Piramide's Principles and Guiding Beliefs are based on these Four Cornerstones: Nearness, Distance, Initiative of the Learner, and Initiative of the Teacher.
Teachers begin by building sensitive, responsive relationships with children. This relational nearness allows a child to feel safe, secure and free to explore the world. Teachers create educational nearness as they offer situations in which things can be directly observed and experienced with the senses or by using concrete materials.
As relational distance grows, children gain trust and confidence in their teachers and themselves. They move towards increasing independence and feel competent enough to take risks as learners. At the same time, educational distance develops as teachers ask questions and talk about things that are not just in the here and now.
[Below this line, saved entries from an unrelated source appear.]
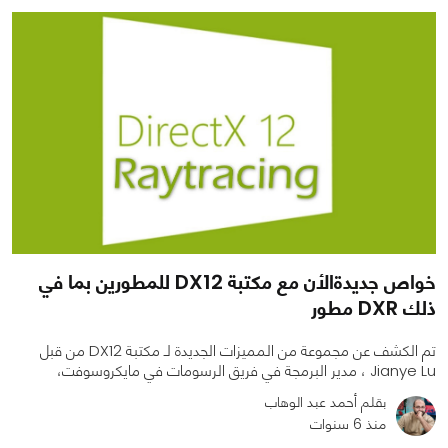
0
0
2134
خواص جديدةالأن مع مكتبة DX12 للمطورين بما في
ذلك DXR مطور
تم الكشف عن مجموعة من المميزات الجديدة لـ مكتبة DX12 من قبل
Jianye Lu ، مدير البرمجة في فريق الرسومات في مايكروسوفت،
بقلم أحمد عبد الوهاب
منذ 6 سنوات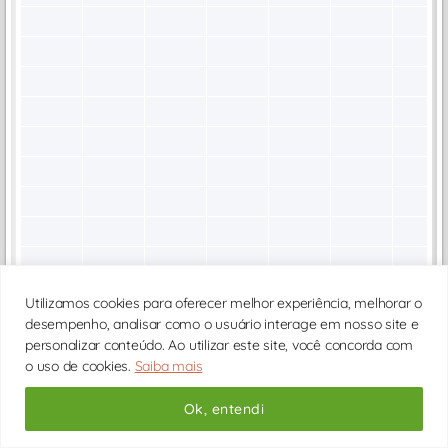
Clique no horário
Arraste a agenda
Utilizamos cookies para oferecer melhor experiência, melhorar o
Ver mais horarios
desempenho, analisar como o usuário interage em nosso site e
personalizar conteúdo. Ao utilizar este site, você concorda com
o uso de cookies.
Saiba mais
AGENDAR CONSULTA
Ok, entendi
Endereço do consultório: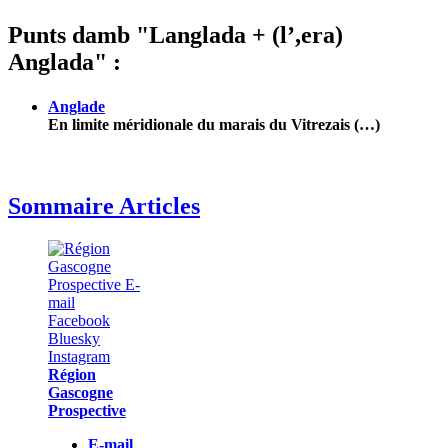
Punts damb "Langlada + (l’,era)
Anglada" :
Anglade
En limite méridionale du marais du Vitrezais (…)
Sommaire Articles
Région
Gascogne
Prospective
E-mail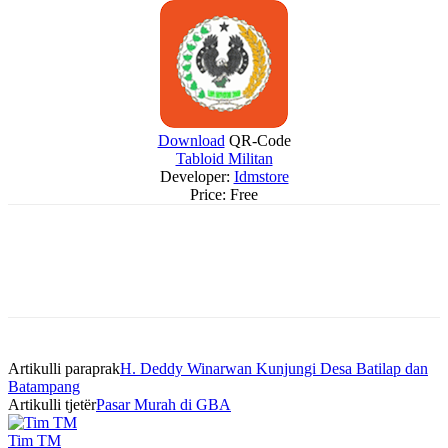
Download
QR-Code
Tabloid Militan
Developer:
Idmstore
Price:
Free
Artikulli paraprak
H. Deddy Winarwan Kunjungi Desa Batilap dan
Batampang
Artikulli tjetër
Pasar Murah di GBA
Tim TM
In this way, children develop representational thinking that allows them to reconstruct the past and plan the future.
Children retain initiative during their play as teachers provide rich, attractive learning environments, engaging activities, ask questions and model being a learner.
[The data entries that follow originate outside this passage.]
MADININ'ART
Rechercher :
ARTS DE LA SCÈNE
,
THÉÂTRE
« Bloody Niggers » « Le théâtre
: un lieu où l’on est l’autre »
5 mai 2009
Teachers intentionally create possibilities, offer support, give instructions and guide children in ways that encourage them to take initiative. In turn, children learn skills and concepts through hands-on experience, from one another and through teacher scaffolding.
Piramide's four-step, easy-to-follow path helps you intentionally deepen children's learning. ODBD begins by building children's confidence as learners and creating excitement about a concept. Then, purposefully leads children from the here-and-now to more abstract understanding.
Piramide Projects are designed to provide teachers with the framework to structure children's learning, move them towards independence, and maximize their capacity to learn throughout their many cycles of development.
“The basic principle in distancing is to begin close to the child through the use of concrete situations and material. Then, gradually introduce things that are not in the here and now making the non-present present.”